- Od wielu miesięcy postulujemy o ograniczenie uboju gospodarczego w strefach występowania wirusa ASF ze względu na to, że mięso z takiego uboju nie zawsze jest wykorzystywanie na potrzeby własne gospodarstwa. Zdarzają się sytuacje, że takie mięso bez nadzoru weterynaryjnego trafia na rynek – mówi Aleksander Dargiewicz z Krajowego Związku Pracodawców – Producentów Trzody Chlewnej.
Skokowe rozprzestrzenianie się wirusa ASF jest coraz powszechniejsze
Skokowe występowanie wirusa na terenach, w których wcześniej wirus był nieobecny jest częstym zjawiskiem. Bardzo dobrym przykładem tego są przypadki wystąpienia ASF u dzików w Czechach i na Węgrzech.

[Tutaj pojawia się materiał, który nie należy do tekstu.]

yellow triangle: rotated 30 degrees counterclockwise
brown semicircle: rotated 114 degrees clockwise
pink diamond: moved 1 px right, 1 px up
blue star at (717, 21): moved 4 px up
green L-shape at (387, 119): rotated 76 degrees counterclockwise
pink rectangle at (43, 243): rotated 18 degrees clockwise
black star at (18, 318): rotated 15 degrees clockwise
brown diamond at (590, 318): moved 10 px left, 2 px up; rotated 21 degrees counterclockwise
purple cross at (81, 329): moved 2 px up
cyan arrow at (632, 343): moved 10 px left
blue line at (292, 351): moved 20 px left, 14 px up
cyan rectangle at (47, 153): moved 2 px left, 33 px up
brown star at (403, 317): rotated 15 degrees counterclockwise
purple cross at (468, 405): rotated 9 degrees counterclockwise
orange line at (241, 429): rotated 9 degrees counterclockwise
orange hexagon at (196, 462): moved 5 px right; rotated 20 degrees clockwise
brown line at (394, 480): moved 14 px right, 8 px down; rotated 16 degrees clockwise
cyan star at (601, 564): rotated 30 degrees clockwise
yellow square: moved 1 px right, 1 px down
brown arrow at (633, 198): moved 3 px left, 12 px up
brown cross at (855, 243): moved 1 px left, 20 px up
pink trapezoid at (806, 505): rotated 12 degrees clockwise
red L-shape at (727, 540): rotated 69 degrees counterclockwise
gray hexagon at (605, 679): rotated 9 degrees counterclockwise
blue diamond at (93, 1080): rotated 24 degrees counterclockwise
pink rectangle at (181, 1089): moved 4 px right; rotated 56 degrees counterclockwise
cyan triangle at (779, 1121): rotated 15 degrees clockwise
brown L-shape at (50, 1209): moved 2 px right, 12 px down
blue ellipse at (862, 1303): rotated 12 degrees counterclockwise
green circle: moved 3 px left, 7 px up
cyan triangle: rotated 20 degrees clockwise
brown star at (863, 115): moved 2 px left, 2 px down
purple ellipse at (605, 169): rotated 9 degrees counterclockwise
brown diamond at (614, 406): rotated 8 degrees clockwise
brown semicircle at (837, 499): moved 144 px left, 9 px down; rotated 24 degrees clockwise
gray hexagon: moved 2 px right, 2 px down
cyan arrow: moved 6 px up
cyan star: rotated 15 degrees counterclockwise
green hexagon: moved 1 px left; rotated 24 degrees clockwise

- W Polsce przeniesienie wirusa za Wisłę prawdopodobnie miało miejsce w skutek zakażonych odpadków wieprzowych pozostawionych w miejscu dostępnym dla dzików. Zmiana przepisów, która umożliwiłaby uboje tylko w rzeźniach zarejestrowanych i nadzorowanych przez lekarzy weterynarii, ograniczyłaby to ryzyko – podaje Związek.